The Seattle Report on Database Research
Meeting was 2018
What Has Changed in the Last Five Years?
- ML
- DNN for image analysis and NLP
- TensorFlow, PyTorch
- FPGA, GPU
- Data Science: cleaning, transformation, statistics, visualization, and ML.
- Data Governance: GDPR necessitates provenance, metadata management
technology, confidential clod computing, ethical and fair use of data...
- Cloud: Usage has grown
- serverless -- on-demand/high elasticity instead of provisioned resources -- is a thing
- convergence towards data lake architecture with on-demand analysis via
elastic compute (thus: separation of compute and storage)
- IoT: has accelerated
- Hardware:
- Accelerators: FPGAs, GPUs, ASCIs
- new SSDs and NVRAM
- Better bandwidth and latency
- in datacenter via new interconnects
- outside via 5G
Research Challenges
Data Science
Instead of OLAP and SQL, Jupyter Notebooks are the new de-facto standard, with
an ecosystem of open-source libraries.
Data wrangling is main challenge, focus should be on end-to-end solutions.
Data provenance (Where is the data from?
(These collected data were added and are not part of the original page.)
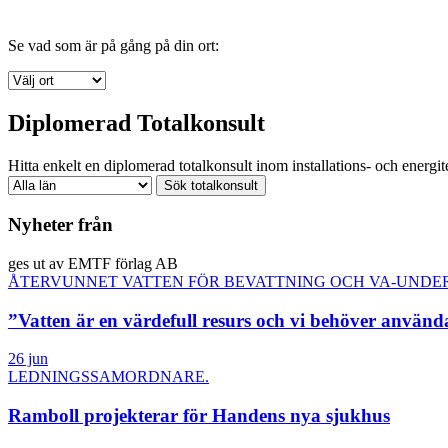
Se vad som är på gång på din ort:
Diplomerad Totalkonsult
Hitta enkelt en diplomerad totalkonsult inom installations- och energite
Nyheter från
ges ut av EMTF förlag AB
ÅTERVUNNET VATTEN FÖR BEVATTNING OCH VA-UNDE
”Vatten är en värdefull resurs och vi behöver använd
26 jun
LEDNINGSSAMORDNARE.
Ramboll projekterar för Handens nya sjukhus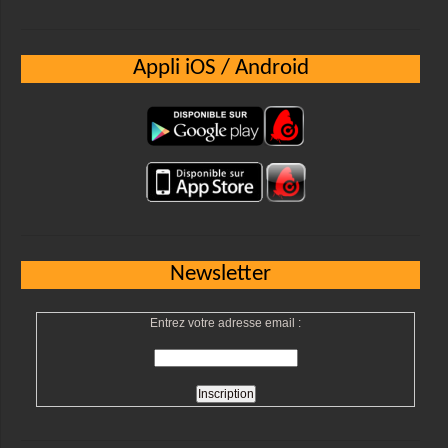
Appli iOS / Android
Newsletter
Entrez votre adresse email :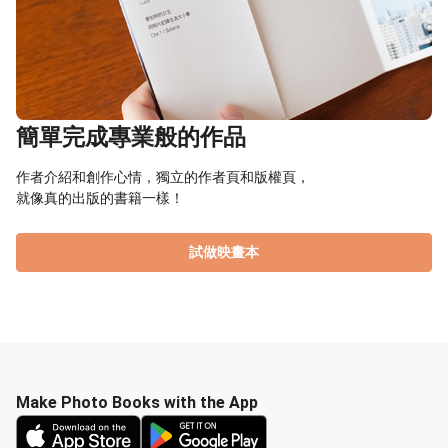
簡單完成專業般的作品
作者介紹和創作心情，獨立的作者頁和版權頁，
就像真的出版的書籍一樣！
試做映畫本
Make Photo Books with the App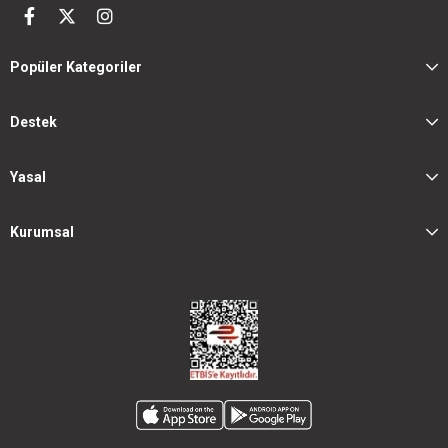
Popüler Kategoriler
Destek
Yasal
Kurumsal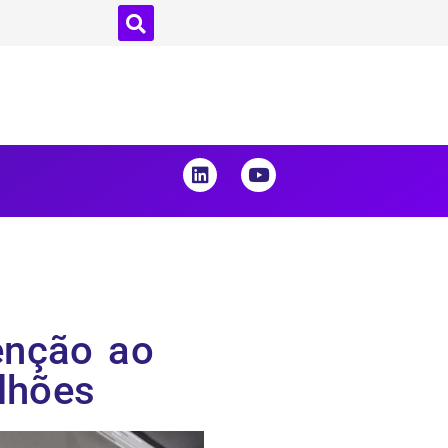
tenção ao
lhões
Is it fresh?) is important.
Data Governance
Key motivator: GDPR
Provenance
fixing privacy via cryptography
Ethical data science: the problem of racist AI and Fake news.
Cloud
Similar to the Beckman Report, even though cloud isn't called "cheaper".
Separation of compute & storage
Multi-tenancy
Minimizing lock-in
DB Engines
Heterogeneous Computation becomes important.
Data lakes and modern data warehousing
Dsitributed Transactions
Better benchmarks are required
Two holy grails:
- reduce impedance mismatch between application development and database query
- find way to make db systems less rigid without sacrificing lots of performance
Community
Focus should be real, user-focused open source systems
Less pessimistic / alarmist than the last two reports, maybe they gave up.
Research problems:
- too few people go on PCs
- reproducibility is mediocre
- "new algo vs baseline" papers overvalued compared to papers describing
innovative systems, applications, experiments and analyses or user studies.